In reaching its March 2017 decision, the District Court applied Escobar and summarized the factors a court should consider in determining whether a violation of a condition for federal reimbursement was material. These factors were:

  1. whether compliance with a statute is a condition of payment;
  2. whether the violation goes to “the essence of the bargain” or is “minor or insubstantial;” and
  3. whether the government consistently pays or refuses to pay claims when it has knowledge of similar violations.

The court’s denial of summary judgment had concluded that each of these factors weighed in favor of materiality, noting that the Stark Law expressly prohibits Medicare from paying claims that do not meet each of its requirements, and that the writing requirement is central to the Stark Law’s purpose of promoting transparency and accountability in financial arrangements. The court also noted that the relator had pointed to evidence that healthcare providers repeatedly paid significant penalties for violations of the Stark Law, suggesting that the government often – if not consistently – refuses to pay claims based on noncompliance with the Stark Law.

After the District Court denied summary judgment, the defendants argued that a later case decided by the Court of Appeals for the Third Circuit had established a heightened standard for demonstrating materiality in the FCA context. According to the defendants, technical violations of the Stark Law and Anti-Kickback Statute were not material under this precedent, and therefore, the court should reconsider its previous decision and grant summary judgment against the relator.  The court rejected that position, holding that the case in question, United States ex rel. Petratos v. Genentech, Inc., 855 F.3d 481 (3d Cir. 2017), did not represent a new precedent or a clarification of the law that required reconsideration of the prior decision.

In denying the defendants’ request for reconsideration, the District Court held that Petratos merely reinforced the materiality standards set forth in Escobar, something that the defendants’ briefs acknowledged. The Emanuele court also noted that the relevant facts in Petratos were fundamentally different from those in Emanuele. In Petratos, the relator failed to allege any violation of a regulation or statute and conceded that the federal government often paid claims with full knowledge of the violations at issue. In contrast, the relator in Emanuele clearly alleged violations of the Stark Law and Anti-Kickback Statute, and he pointed to evidence of the federal government’s refusal to pay claims based on those violations.
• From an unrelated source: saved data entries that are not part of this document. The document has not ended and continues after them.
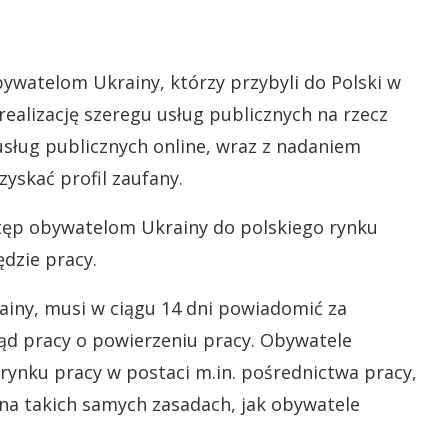
watelom Ukrainy, którzy przybyli do Polski w
realizację szeregu usług publicznych na rzecz
usług publicznych online, wraz z nadaniem
skać profil zaufany.
tęp obywatelom Ukrainy do polskiego rynku
dzie pracy.
ainy, musi w ciągu 14 dni powiadomić za
ąd pracy o powierzeniu pracy. Obywatele
rynku pracy w postaci m.in. pośrednictwa pracy,
a takich samych zasadach, jak obywatele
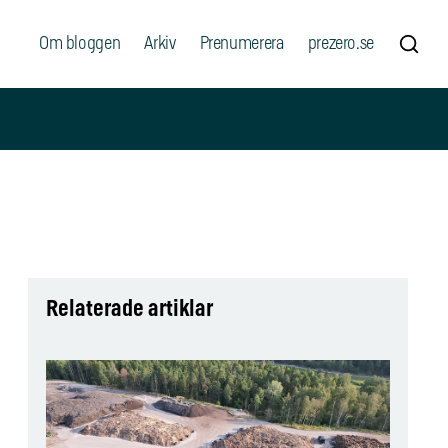
Om bloggen
Arkiv
Prenumerera
prezero.se
Relaterade artiklar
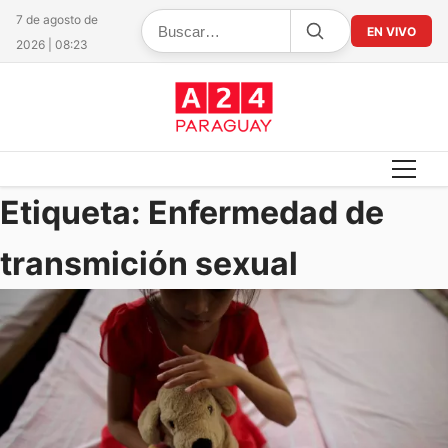
7 de agosto de
EN VIVO
2026 | 08:23
Etiqueta:
Enfermedad de
transmición sexual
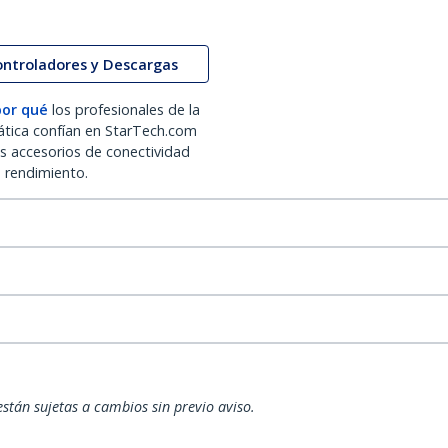
ontroladores y Descargas
por qué
los profesionales de la
ática confían en StarTech.com
os accesorios de conectividad
o rendimiento.
están sujetas a cambios sin previo aviso.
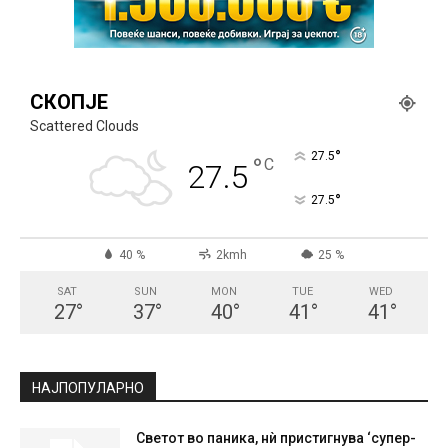
СКОПЈЕ
Scattered Clouds
°
27.5
°
C
27.5
°
27.5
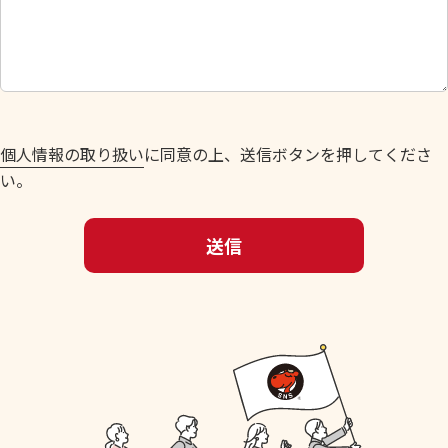
し
て
く
だ
さ
い
個人情報の取り扱い
に同意の上、送信ボタンを押してくださ
。
い。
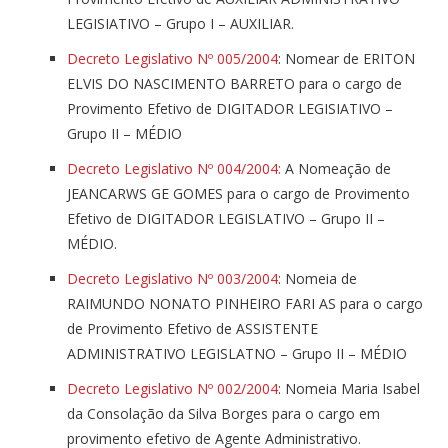
LEGISIATIVO – Grupo I – AUXILIAR.
Decreto Legislativo Nº 005/2004
: Nomear de ERITON
ELVIS DO NASCIMENTO BARRETO para o cargo de
Provimento Efetivo de DIGITADOR LEGISIATIVO –
Grupo II – MÉDIO
Decreto Legislativo Nº 004/2004:
A Nomeação de
JEANCARWS GE GOMES para o cargo de Provimento
Efetivo de DIGITADOR LEGISLATIVO – Grupo II –
MÉDIO.
Decreto Legislativo Nº 003/2004
: Nomeia de
RAIMUNDO NONATO PINHEIRO FARI AS para o cargo
de Provimento Efetivo de ASSISTENTE
ADMINISTRATIVO LEGISLATNO – Grupo II – MÉDIO
Decreto Legislativo Nº 002/2004
: Nomeia Maria Isabel
da Consolação da Silva Borges para o cargo em
provimento efetivo de Agente Administrativo.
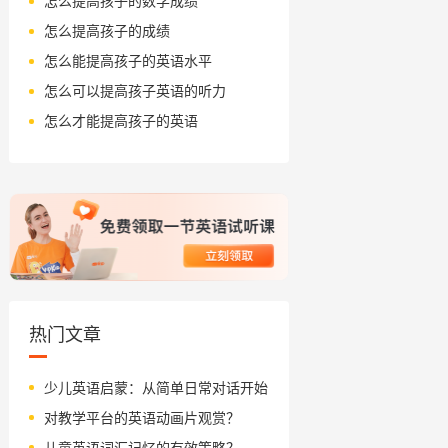
怎么提高孩子的数学成绩
怎么提高孩子的成绩
怎么能提高孩子的英语水平
怎么可以提高孩子英语的听力
怎么才能提高孩子的英语
热门文章
少儿英语启蒙：从简单日常对话开始
对教学平台的英语动画片观赏？
儿童英语词汇记忆的有效策略？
The District Court therefore stood by its earlier decision and denied defendants a second chance to seek summary judgment.


The Emanuele case is emblematic of the ongoing battle among litigants to define the boundaries of materiality under the Supreme Court’s Escobar decision. While many decisions interpreting the Escobar materiality requirement have been favorable to defendants, the holdings in Emanuele suggest that courts will continue to undertake a fact-specific analysis in deciding what constitutes a false claim.

One lesson from the evolving case law, including Emanuele, is that in pleading an FCA claim, a relator should carefully consider the laws, regulations, or contractual provisions at issue and provide clear evidence of the government’s refusal to pay claims based on violations of those requirements. Failure to do so gives defendants an easy route to obtain dismissal of potentially viable FCA claims.